[The problem]
Could you filter the material and copy every line where the word "İLBASAN" occurs?

-- -- --

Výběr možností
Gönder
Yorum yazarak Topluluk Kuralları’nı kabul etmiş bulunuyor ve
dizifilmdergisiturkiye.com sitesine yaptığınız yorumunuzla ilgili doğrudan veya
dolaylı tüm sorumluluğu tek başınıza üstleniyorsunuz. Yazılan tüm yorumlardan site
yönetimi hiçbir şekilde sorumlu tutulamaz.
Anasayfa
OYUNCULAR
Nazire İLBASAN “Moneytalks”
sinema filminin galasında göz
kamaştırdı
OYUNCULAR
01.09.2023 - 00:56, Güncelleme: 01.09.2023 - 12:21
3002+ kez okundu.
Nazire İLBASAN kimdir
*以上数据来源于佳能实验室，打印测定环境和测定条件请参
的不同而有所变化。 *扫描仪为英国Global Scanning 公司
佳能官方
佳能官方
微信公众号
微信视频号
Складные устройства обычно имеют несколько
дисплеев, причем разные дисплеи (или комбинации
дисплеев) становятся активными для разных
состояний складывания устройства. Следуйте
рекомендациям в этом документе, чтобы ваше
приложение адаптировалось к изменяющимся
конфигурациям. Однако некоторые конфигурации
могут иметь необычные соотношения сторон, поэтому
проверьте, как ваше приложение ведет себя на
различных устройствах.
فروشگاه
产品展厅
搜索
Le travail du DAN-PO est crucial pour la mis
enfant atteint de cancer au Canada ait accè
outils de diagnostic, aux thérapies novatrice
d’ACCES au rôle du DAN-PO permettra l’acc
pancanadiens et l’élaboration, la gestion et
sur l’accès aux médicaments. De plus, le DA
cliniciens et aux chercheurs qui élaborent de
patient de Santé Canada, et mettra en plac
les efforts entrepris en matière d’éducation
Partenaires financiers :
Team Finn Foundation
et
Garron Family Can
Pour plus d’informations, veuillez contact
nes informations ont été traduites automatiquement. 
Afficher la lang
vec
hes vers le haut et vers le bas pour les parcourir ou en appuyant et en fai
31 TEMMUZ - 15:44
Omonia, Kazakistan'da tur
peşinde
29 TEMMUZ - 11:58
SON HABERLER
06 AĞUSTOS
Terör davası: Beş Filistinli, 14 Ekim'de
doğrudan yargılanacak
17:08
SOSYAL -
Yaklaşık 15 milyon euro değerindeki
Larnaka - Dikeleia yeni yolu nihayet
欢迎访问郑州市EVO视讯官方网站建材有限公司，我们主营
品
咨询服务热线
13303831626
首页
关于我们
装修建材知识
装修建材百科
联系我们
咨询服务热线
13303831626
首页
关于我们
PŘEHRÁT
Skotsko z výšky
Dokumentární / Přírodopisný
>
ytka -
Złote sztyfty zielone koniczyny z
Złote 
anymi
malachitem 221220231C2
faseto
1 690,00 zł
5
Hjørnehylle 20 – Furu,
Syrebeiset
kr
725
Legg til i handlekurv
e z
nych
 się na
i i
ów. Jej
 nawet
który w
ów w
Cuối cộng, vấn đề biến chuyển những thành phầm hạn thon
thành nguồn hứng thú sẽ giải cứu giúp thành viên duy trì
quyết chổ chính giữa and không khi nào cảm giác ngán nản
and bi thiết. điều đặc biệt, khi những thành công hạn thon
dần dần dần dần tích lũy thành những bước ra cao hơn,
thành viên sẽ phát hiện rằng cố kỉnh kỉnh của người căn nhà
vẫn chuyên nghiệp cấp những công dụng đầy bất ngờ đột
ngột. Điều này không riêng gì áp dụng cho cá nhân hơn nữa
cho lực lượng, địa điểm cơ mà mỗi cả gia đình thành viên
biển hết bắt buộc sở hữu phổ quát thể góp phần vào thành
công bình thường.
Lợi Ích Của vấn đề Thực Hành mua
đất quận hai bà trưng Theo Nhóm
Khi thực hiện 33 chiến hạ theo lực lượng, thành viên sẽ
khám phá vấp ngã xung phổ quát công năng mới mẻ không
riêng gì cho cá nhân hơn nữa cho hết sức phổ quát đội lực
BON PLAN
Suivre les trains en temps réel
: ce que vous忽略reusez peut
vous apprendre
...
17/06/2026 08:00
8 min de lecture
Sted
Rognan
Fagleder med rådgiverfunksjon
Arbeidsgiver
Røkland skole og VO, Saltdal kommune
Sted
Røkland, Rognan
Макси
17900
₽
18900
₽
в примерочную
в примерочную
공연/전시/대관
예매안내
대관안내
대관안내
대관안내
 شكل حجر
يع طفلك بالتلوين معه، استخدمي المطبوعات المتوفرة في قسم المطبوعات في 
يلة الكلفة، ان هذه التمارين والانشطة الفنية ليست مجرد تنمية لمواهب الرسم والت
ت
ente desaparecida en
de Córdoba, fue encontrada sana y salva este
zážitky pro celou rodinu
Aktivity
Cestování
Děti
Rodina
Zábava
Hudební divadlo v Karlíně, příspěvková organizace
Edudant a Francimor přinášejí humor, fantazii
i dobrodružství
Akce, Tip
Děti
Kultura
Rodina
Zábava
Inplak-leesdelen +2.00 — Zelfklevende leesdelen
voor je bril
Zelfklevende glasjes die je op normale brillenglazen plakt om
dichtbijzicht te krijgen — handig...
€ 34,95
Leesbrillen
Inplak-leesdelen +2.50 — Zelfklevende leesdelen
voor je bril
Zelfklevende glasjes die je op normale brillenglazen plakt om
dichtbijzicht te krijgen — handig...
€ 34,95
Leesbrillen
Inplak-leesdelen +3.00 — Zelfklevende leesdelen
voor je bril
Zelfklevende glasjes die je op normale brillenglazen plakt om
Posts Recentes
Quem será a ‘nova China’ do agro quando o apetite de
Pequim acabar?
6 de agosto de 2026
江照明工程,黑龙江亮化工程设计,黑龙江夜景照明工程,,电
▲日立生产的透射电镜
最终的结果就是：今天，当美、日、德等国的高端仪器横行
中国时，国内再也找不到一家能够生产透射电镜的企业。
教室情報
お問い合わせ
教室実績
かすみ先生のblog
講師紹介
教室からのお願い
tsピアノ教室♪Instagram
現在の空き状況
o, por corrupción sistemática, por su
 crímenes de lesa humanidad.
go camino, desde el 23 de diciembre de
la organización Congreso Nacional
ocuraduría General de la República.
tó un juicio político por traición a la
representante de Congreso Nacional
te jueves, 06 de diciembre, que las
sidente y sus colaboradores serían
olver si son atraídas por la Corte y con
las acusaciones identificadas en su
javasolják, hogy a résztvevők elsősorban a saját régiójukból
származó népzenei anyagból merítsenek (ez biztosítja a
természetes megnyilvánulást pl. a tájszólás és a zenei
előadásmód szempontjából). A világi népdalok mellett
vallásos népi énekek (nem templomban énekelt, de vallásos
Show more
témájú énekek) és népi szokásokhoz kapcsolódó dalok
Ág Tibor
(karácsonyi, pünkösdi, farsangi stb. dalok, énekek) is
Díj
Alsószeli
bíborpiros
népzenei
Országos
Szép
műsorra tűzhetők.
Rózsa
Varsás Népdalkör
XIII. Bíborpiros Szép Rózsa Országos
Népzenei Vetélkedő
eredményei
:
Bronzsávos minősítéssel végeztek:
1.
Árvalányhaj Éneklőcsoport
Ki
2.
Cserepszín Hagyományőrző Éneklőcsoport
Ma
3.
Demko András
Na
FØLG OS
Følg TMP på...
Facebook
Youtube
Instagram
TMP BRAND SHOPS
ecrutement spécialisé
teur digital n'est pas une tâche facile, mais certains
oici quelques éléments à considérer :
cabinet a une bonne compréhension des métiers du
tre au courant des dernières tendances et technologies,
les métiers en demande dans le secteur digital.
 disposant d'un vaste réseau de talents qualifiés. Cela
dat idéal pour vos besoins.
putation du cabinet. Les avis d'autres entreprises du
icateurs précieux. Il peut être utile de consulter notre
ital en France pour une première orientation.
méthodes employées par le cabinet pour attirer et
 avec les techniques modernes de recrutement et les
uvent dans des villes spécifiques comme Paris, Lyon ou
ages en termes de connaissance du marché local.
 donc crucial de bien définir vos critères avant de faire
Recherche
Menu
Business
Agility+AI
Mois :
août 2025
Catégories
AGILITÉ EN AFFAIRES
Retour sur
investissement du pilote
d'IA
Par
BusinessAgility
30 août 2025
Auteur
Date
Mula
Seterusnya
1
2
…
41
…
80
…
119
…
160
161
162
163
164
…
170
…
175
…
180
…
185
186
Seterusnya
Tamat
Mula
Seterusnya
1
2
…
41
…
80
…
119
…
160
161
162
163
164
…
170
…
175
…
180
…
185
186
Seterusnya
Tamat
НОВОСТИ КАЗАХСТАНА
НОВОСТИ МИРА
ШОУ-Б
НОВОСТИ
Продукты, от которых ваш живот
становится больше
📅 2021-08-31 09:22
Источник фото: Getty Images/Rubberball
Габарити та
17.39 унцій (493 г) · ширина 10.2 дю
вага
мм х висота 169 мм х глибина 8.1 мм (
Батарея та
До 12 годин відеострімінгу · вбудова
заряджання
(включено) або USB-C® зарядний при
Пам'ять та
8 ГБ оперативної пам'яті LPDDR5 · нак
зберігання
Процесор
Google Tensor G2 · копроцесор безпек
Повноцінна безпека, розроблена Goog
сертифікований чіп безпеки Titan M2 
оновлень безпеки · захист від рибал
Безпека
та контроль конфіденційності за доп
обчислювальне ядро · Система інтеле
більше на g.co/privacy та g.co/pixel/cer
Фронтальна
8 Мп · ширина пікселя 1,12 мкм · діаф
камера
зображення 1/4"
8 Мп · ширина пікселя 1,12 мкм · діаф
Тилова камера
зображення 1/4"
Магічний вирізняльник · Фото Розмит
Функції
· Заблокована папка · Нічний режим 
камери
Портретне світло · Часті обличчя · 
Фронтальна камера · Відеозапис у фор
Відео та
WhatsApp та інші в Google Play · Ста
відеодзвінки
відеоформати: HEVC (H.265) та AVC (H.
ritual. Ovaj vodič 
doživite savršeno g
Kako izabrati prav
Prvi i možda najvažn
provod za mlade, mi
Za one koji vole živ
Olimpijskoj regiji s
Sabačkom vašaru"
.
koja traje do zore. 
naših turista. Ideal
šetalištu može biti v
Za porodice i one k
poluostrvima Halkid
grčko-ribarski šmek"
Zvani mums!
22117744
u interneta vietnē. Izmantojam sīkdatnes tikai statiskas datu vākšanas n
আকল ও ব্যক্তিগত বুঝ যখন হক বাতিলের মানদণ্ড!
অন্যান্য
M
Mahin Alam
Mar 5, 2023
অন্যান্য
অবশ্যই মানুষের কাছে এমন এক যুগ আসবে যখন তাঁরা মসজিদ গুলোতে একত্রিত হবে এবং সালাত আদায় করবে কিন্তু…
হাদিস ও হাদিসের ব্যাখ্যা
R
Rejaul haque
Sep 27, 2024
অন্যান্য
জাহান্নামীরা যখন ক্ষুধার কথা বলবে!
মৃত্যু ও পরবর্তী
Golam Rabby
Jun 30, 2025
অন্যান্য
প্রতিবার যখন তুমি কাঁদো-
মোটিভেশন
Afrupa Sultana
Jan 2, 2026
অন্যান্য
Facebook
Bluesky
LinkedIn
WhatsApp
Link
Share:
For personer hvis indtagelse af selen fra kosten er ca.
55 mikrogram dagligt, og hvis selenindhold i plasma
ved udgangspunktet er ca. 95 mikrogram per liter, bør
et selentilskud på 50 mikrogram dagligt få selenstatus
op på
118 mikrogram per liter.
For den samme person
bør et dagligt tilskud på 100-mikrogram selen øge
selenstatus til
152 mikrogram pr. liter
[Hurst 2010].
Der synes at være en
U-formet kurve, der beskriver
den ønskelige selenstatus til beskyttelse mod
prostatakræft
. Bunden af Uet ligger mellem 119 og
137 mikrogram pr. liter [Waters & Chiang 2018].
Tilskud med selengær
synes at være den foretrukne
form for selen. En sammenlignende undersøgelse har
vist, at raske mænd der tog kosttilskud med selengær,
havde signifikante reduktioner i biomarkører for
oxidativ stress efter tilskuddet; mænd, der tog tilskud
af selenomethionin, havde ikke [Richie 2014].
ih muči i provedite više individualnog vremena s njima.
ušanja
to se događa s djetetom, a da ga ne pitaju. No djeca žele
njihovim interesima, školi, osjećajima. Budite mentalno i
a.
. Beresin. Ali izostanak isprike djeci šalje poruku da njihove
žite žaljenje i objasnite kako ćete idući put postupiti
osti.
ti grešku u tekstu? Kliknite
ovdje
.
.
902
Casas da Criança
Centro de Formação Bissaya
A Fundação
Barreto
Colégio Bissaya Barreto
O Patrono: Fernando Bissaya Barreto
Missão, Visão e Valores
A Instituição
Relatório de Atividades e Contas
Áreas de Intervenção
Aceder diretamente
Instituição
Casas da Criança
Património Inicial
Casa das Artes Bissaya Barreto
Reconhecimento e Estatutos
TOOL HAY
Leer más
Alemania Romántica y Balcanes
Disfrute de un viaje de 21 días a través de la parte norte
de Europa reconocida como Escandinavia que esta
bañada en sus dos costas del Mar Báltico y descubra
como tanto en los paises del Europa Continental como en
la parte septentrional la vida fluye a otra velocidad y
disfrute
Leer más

-- -- --

[The completed task]
Nazire İLBASAN “Moneytalks”
Nazire İLBASAN kimdir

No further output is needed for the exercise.